Una vez trabajé con un equipo que tenía toda la tecnología que necesitaban, además de MLOps sólidos y pruebas A/B, pero los gerentes no sabían cómo usarlos. Utilizaron pruebas estadísticas incorrectas, cancelaron experimentos después de un día en que se había alcanzado la “significancia estadística” (generalmente con muy pocas observaciones) y lanzaron funciones sin ningún impacto mensurable. El resultado: muchos lanzamientos tuvieron un impacto negativo. Los propios directivos no eran malas personas, simplemente no sabían cómo utilizar sus herramientas.
8. Métricas desalineadas
Si bien las organizaciones de ML/DS deben estar alineadas con el negocio, eso no implica que deban tener instintos comerciales. Los practicantes de ML también se alinearán con las métricas que se les proporcionen si consideran que son correctas. Si los objetivos de ML no están alineados con metas firmes, el resultado será perverso. Por ejemplo, si lo que la empresa quiere es rentabilidad, pero maximizar la conversión de nuevos usuarios es un objetivo de la organización de ML, maximizarán el crecimiento no rentable agregando usuarios con malas economías unitarias que nunca regresan.
Este es un punto débil para muchas empresas. Una empresa de reparto de comida deseaba crecer. La gerencia observó que la baja conversión de nuevos usuarios era el problema que impedía que la empresa aumentara sus ingresos. Se pidió al equipo de DS que lo resolviera con personalización y mejora de la experiencia del cliente. El verdadero problema fue la retención, los usuarios convertidos no regresaron. En lugar de retener, el equipo se centró en la conversión, llenando eficazmente con agua un balde que goteaba. Aunque la tasa de conversión aumentó, no se tradujo en un crecimiento sostenible. Estos errores no son específicos del tamaño de una empresa o industria; son errores universales.
Aún así se pueden prevenir. La IA y el ML funcionan cuando se elaboran según principios sólidos, se diseñan para resolver problemas reales y se implementan cuidadosamente en los negocios. Cuando todas las condiciones son adecuadas, la IA y el aprendizaje automático se convierten en tecnologías disruptivas con el potencial de trastornar negocios enteros.
Conclusión: haga que las métricas de aprendizaje automático se alineen con los verdaderos objetivos comerciales. Lucha contra las causas, no contra los síntomas. Valore el desempeño a largo plazo, no las métricas a corto plazo.
Conclusión
El camino hacia el éxito de la IA/ML tiene menos que ver con algoritmos de vanguardia y más con la madurez organizacional. Los patrones son evidentes: los fracasos surgen de precipitarse hacia la complejidad, desalinear incentivos e ignorar la infraestructura fundamental. El éxito exige paciencia, disciplina y apertura para empezar poco a poco.
La noticia positiva es que todos estos errores son completamente evitables. Las empresas que implementen primero la infraestructura de datos, mantengan una estrecha coordinación entre los equipos técnicos y comerciales y no se distraigan con las modas pasajeras descubrirán que AI/ML hace precisamente lo que promete. La tecnología funciona, pero tiene que estar sobre bases firmes.

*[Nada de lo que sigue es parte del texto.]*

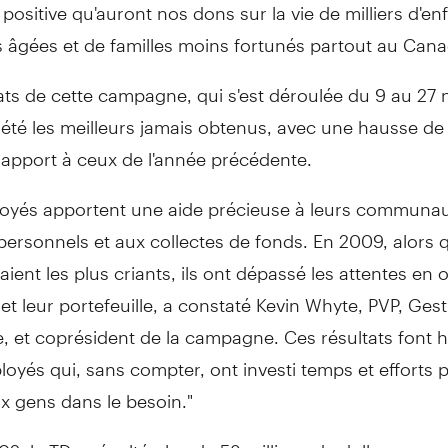
e positive qu'auront nos dons sur la vie de milliers d'en
 âgées et de familles moins fortunés partout au Cana
tats de cette campagne, qui s'est déroulée du 9 au 2
été les meilleurs jamais obtenus, avec une hausse de
rapport à ceux de l'année précédente.
oyés apportent une aide précieuse à leurs communa
ersonnels et aux collectes de fonds. En 2009, alors 
aient les plus criants, ils ont dépassé les attentes en 
et leur portefeuille, a constaté Kevin Whyte, PVP, Ges
e, et coprésident de la campagne. Ces résultats fon
oyés qui, sans compter, ont investi temps et efforts 
x gens dans le besoin."
2, la TD a récolté plus de 58 millions de dollars pour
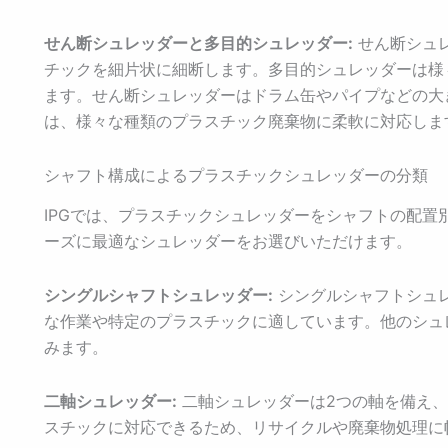
せん断シュレッダーと多目的シュレッダー:
せん断シュ
チックを細片状に細断します。多目的シュレッダーは様
ます。せん断シュレッダーはドラム缶やパイプなどの大
は、様々な種類のプラスチック廃棄物に柔軟に対応しま
シャフト構成によるプラスチックシュレッダーの分類
IPGでは、プラスチックシュレッダーをシャフトの配置
ーズに最適なシュレッダーをお選びいただけます。
シングルシャフトシュレッダー:
シングルシャフトシュレ
な作業や特定のプラスチックに適しています。他のシュ
みます。
二軸シュレッダー:
二軸シュレッダーは2つの軸を備え
スチックに対応できるため、リサイクルや廃棄物処理に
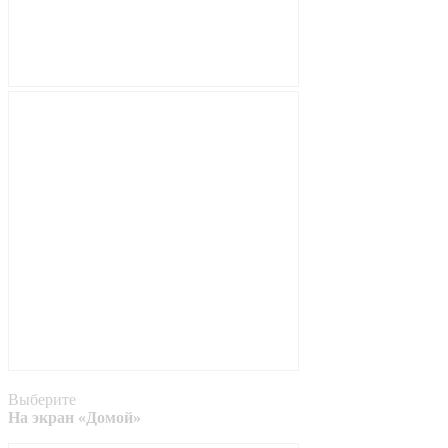
Выберите
На экран «Домой»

Si hay un principio que une todo esto, es este: AI/ML es una herramienta, no un destino. Comience con el problema, confirme la necesidad, desarrolle de forma iterativa y mida siempre. Las empresas que lo abordan con esta mentalidad no sólo no fracasan. En cambio, crean diferenciadores competitivos a largo plazo que se agravan con el tiempo.
El futuro no pertenece a las empresas con los modelos más nuevos, sino a las que tienen la disciplina de aplicarlos con sensatez.